The last time you ate an apple, did you actually go through with eating the whole fruit — core, seeds, and all? Like many people, there’s a high likelihood you didn’t. But now, you may want to give that apple core a second look, because its nutrients are key to getting the most out of it.
Apples are a great addition to any diet. They’re packed with fiber that’s great for your digestive tract and weight management, they maintain healthy blood sugar levels, they promote “good” gut bacteria, and so much more. But did you know that the apple core and seeds are to thank for many of those benefits? A 2019 study published in Frontiers in Microbiology found that much of an apple’s good bacteria, which is critical for gut health, actually comes from these parts that are often food scraps, not necessarily the apple flesh itself.
Of course, you may be wondering: Does this mean you have to eat the seeds or core themselves to get the benefits? Not necessarily; in fact, you probably shouldn’t directly eat the seeds regularly because they contain a compound commonly found in cyanide. Don’t worry though, swallowing a few is OK, but they can be harmful in larger doses. The rest of the core, however, is fair game to eat.
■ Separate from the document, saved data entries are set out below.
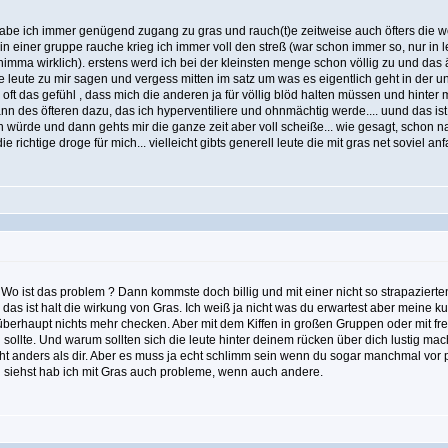
n habe ich immer genügend zugang zu gras und rauch(t)e zeitweise auch öfters die woc
n einer gruppe rauche krieg ich immer voll den streß (war schon immer so, nur in l
n nimma wirklich). erstens werd ich bei der kleinsten menge schon völlig zu und das
e leute zu mir sagen und vergess mitten im satz um was es eigentlich geht in der u
 oft das gefühl , dass mich die anderen ja für völlig blöd halten müssen und hinter
 des öfteren dazu, das ich hyperventiliere und ohnmächtig werde.... uund das ist da
 würde und dann gehts mir die ganze zeit aber voll scheiße... wie gesagt, schon nac
e richtige droge für mich... vielleicht gibts generell leute die mit gras net soviel a
 Wo ist das problem ? Dann kommste doch billig und mit einer nicht so strapaziert
aja das ist halt die wirkung von Gras. Ich weiß ja nicht was du erwartest aber mei
 überhaupt nichts mehr checken. Aber mit dem Kiffen in großen Gruppen oder mit fre
sollte. Und warum sollten sich die leute hinter deinem rücken über dich lustig 
cht anders als dir. Aber es muss ja echt schlimm sein wenn du sogar manchmal vor
u siehst hab ich mit Gras auch probleme, wenn auch andere.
But there is another easy way to put those scraps, especially that apple core, to good use: Create your own homemade apple cider vinegar. All you’ll need are scraps from apples, sugar, and water, and you can follow a recipe like this one to mix it yourself and let it ferment over time. Apple cider vinegar can be used for everything from weight loss to skincare, so it’s worth a shot to make your own. Mix a tablespoon or two in hot water and drink before a meal to curb cravings and beat bloating, or create an apple cider vinegar spray (like the one mentioned here) to spritz into your hair and get rid of dandruff. The possibilities are endless!